Goal Setting--Old ideas and New Frontiers--Factors in Substance Use and University Achievement
Abstract
Goal-setting theory emerged within the field of industrial–organizational psychology over the course of the last 35 years. More than 400 correlational and experimental studies provide evidence for the validity of the goal-setting approach. The basic premise is simple: Explicitly setting goals can markedly improve performance
at any given task. Goal setting works via the premise that conscious goals affect action. Our previous research has demonstrated the impact of personal goal setting on a number of domains in university students: mood, personality, and broad academic achievement (ECTS, GPA, retention). We have also recently gathered affirmative evidence that the impact of goals on outcomes is not always task-specific. We suspect that the benefits of personal goal setting go far beyond what we have already studied--for example, to generalized impacts on behaviors such as substance use.

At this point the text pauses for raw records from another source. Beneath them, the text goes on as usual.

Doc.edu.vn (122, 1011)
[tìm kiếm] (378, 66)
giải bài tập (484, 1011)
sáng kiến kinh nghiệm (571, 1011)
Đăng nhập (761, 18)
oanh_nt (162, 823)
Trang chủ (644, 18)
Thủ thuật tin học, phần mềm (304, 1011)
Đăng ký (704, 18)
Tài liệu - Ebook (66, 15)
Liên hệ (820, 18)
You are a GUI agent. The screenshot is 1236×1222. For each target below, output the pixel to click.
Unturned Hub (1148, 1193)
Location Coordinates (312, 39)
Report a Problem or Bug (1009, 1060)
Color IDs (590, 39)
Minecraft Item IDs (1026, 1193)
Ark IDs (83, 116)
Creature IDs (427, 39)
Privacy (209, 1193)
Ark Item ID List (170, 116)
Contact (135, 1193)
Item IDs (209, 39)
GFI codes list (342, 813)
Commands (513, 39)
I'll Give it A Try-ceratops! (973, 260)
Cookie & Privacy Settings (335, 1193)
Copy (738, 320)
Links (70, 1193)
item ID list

Approximately 1 in 3 university students meet criteria for alcohol abuse; 6% meet dependence criteria. Prevalence of other substance-related disorders and tobacco use is also concerning among university students. While face-to-face brief interventions (BIs) have been shown to decrease substance use in clinical settings, their applicability in university students is limited. Most undergraduates who drink or use drugs excessively deny they have a problem, and are unlikely to see a need to seek treatment.

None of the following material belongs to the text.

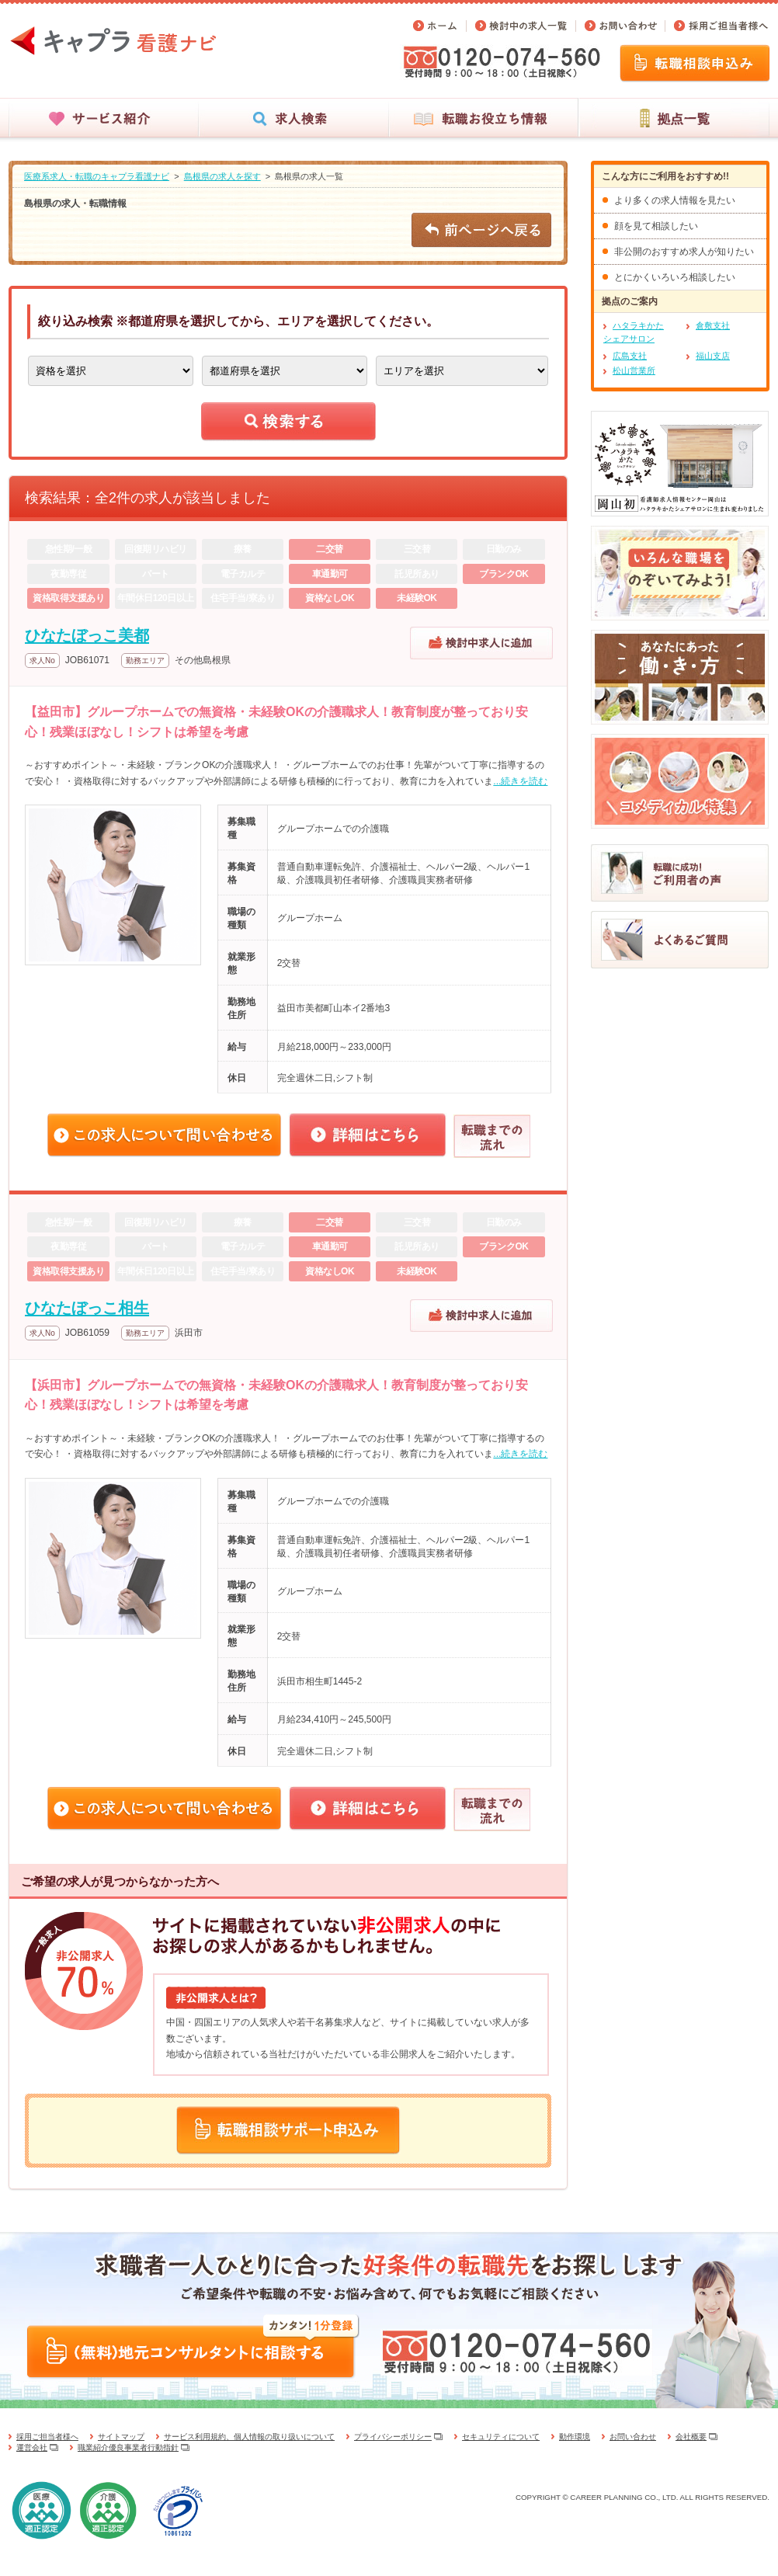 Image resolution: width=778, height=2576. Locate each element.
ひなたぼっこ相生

A newer area of research involves online substance-use brief interventions (BIs), which require participants to acknowledge that substances might be a problem. Alternative “indirect” interventions that do not require identification of a substance issue are worth exploring, especially among students for whom drug or alcohol misuse may be normative. Such indirect interventions could be widely distributed and designed to reduce problematic behaviors (e.g., excessive drinking) without obviously targeting them, focusing instead on cognitive processes such as self-regulation. This past year, we collected pilot data on alcohol and substance use among students who participated in a mandated online goal-setting intervention.
In the present lecture, preliminary results, planned qualitative and quantitative analyses, and future studies related to goal setting and substance use among these students will be discussed.